Who Evaluates AI's Social Impacts? Mapping Coverage and Gaps in First and Third Party Evaluations
Reuel, Anka, Ghosh, Avijit, Chim, Jenny, Tran, Andrew, Long, Yanan, Mickel, Jennifer, Gohar, Usman, Yadav, Srishti, Ammanamanchi, Pawan Sasanka, Allaham, Mowafak, Rahmani, Hossein A., Akhtar, Mubashara, Friedrich, Felix, Scholz, Robert, Riegler, Michael Alexander, Batzner, Jan, Habba, Eliya, Saxena, Arushi, Kornilova, Anastassia, Wei, Kevin, Soni, Prajna, Mathew, Yohan, Klyman, Kevin, Sania, Jeba, Sahoo, Subramanyam, Bruvik, Olivia Beyer, Sadeghi, Pouya, Goswami, Sujata, Wang, Angelina, Jernite, Yacine, Talat, Zeerak, Biderman, Stella, Kochenderfer, Mykel, Koyejo, Sanmi, Solaiman, Irene
Foundation models are increasingly central to high-stakes AI systems, and governance frameworks now depend on evaluations to assess their risks and capabilities. Although general capability evaluations are widespread, social impact assessments covering bias, fairness, privacy, environmental costs, and labor practices remain uneven across the AI ecosystem. To characterize this landscape, we conduct the first comprehensive analysis of both first-party and third-party social impact evaluation reporting across a wide range of model developers. Our study examines 186 first-party release reports and 183 post-release evaluation sources, and complements this quantitative analysis with interviews of model developers.

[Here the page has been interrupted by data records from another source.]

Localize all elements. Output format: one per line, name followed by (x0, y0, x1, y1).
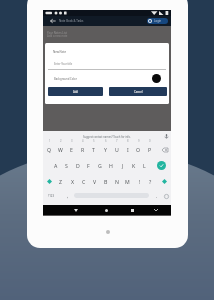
staticText: J (122, 162, 124, 169)
button[interactable]: B (100, 175, 111, 187)
staticText: 3 (71, 139, 73, 143)
staticText: E (70, 146, 73, 153)
button[interactable]: ! (134, 175, 145, 187)
staticText: Z (59, 178, 62, 185)
staticText: M (125, 178, 130, 185)
button[interactable]: Y (100, 143, 111, 155)
button[interactable]: W (55, 143, 66, 155)
staticText: Q (47, 146, 52, 153)
staticText: Enter Your title (54, 62, 73, 66)
staticText: A (54, 162, 58, 169)
button[interactable]: Enter (157, 161, 166, 170)
staticText: 5 (93, 139, 95, 143)
staticText: ?123 (48, 194, 55, 198)
staticText: V (93, 178, 97, 185)
button[interactable]: Recent apps (128, 205, 137, 215)
button[interactable]: ?123 (45, 192, 58, 200)
button[interactable]: K (128, 159, 139, 171)
button[interactable]: I (122, 143, 133, 155)
staticText: P (148, 146, 152, 153)
staticText: 8 (127, 139, 129, 143)
button[interactable]: O (133, 143, 144, 155)
staticText: K (132, 162, 136, 169)
staticText: 1 (49, 139, 51, 143)
staticText: Login (154, 19, 162, 23)
staticText: Note Book & Tasks (59, 19, 84, 23)
button[interactable]: E (66, 143, 77, 155)
button[interactable]: V (89, 175, 100, 187)
staticText: Suggest contact names? Touch for info. (83, 135, 131, 139)
staticText: , (67, 193, 69, 199)
staticText: 0 (149, 139, 151, 143)
button[interactable]: Q (44, 143, 55, 155)
button[interactable]: Emoji (162, 192, 170, 200)
staticText: Add a new note (47, 34, 68, 38)
button[interactable]: ? (145, 175, 156, 187)
button[interactable]: Choose background colour (152, 74, 161, 83)
button[interactable]: Z (55, 175, 66, 187)
staticText: Add (73, 90, 79, 94)
button[interactable]: , (64, 192, 72, 200)
staticText: H (109, 162, 113, 169)
button[interactable]: . (153, 192, 161, 200)
staticText: G (98, 162, 102, 169)
button[interactable]: J (117, 159, 128, 171)
button[interactable]: Back (71, 205, 80, 215)
button[interactable]: X (67, 175, 78, 187)
staticText: C (82, 178, 86, 185)
staticText: N (115, 178, 119, 185)
staticText: W (58, 146, 63, 153)
staticText: . (156, 193, 158, 199)
button[interactable]: S (61, 159, 72, 171)
staticText: Your Notes List (47, 31, 67, 35)
staticText: L (143, 162, 146, 169)
button[interactable]: C (78, 175, 89, 187)
button[interactable]: A (50, 159, 61, 171)
button[interactable]: R (77, 143, 88, 155)
button[interactable]: M (122, 175, 133, 187)
staticText: 9 (138, 139, 140, 143)
button[interactable]: D (72, 159, 83, 171)
button[interactable]: U (111, 143, 122, 155)
staticText: I (127, 146, 129, 153)
staticText: O (136, 146, 141, 153)
staticText: ? (149, 178, 152, 185)
staticText: 6 (105, 139, 107, 143)
staticText: X (71, 178, 75, 185)
staticText: New Note (53, 50, 66, 54)
button[interactable]: L (139, 159, 150, 171)
staticText: 7 (116, 139, 118, 143)
button[interactable]: F (83, 159, 94, 171)
button[interactable]: Hide keyboard (151, 205, 160, 215)
staticText: Cancel (134, 90, 143, 94)
staticText: T (92, 146, 95, 153)
button[interactable]: Backspace (160, 145, 169, 154)
button[interactable]: Shift (45, 177, 53, 185)
button[interactable]: Cancel (109, 87, 167, 96)
button[interactable]: Home (102, 205, 111, 215)
staticText: 4 (82, 139, 84, 143)
button[interactable]: G (94, 159, 105, 171)
button[interactable]: Add (48, 87, 103, 96)
staticText: Y (104, 146, 107, 153)
staticText: 2 (60, 139, 62, 143)
other: Voice input (164, 134, 169, 139)
button[interactable]: N (111, 175, 122, 187)
button[interactable]: H (105, 159, 116, 171)
staticText: S (65, 162, 68, 169)
button[interactable]: P (144, 143, 155, 155)
staticText: R (81, 146, 85, 153)
staticText: U (115, 146, 119, 153)
staticText: ! (139, 178, 141, 185)
staticText: D (76, 162, 80, 169)
button[interactable]: Login (147, 18, 168, 24)
button[interactable]: T (88, 143, 99, 155)
staticText: F (87, 162, 90, 169)
staticText: Background Color (54, 77, 77, 81)
button[interactable]: Navigate up (48, 16, 58, 26)
staticText: B (104, 178, 108, 185)
button[interactable]: Backspace (160, 177, 168, 185)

We find a clear division of evaluation labor: first-party reporting is sparse, often superficial, and has declined over time in key areas such as environmental impact and bias, while third-party evaluators including academic researchers, nonprofits, and independent organizations provide broader and more rigorous coverage of bias, harmful content, and performance disparities. However, this complementarity has limits. Only model developers can authoritatively report on data provenance, content moderation labor, financial costs, and training infrastructure, yet interviews reveal that these disclosures are often deprioritized unless tied to product adoption or regulatory compliance. Our findings indicate that current evaluation practices leave major gaps in assessing AI's societal impacts, highlighting the urgent need for policies that promote developer transparency, strengthen independent evaluation ecosystems, and create shared infrastructure to aggregate and compare third-party evaluations in a consistent and accessible way.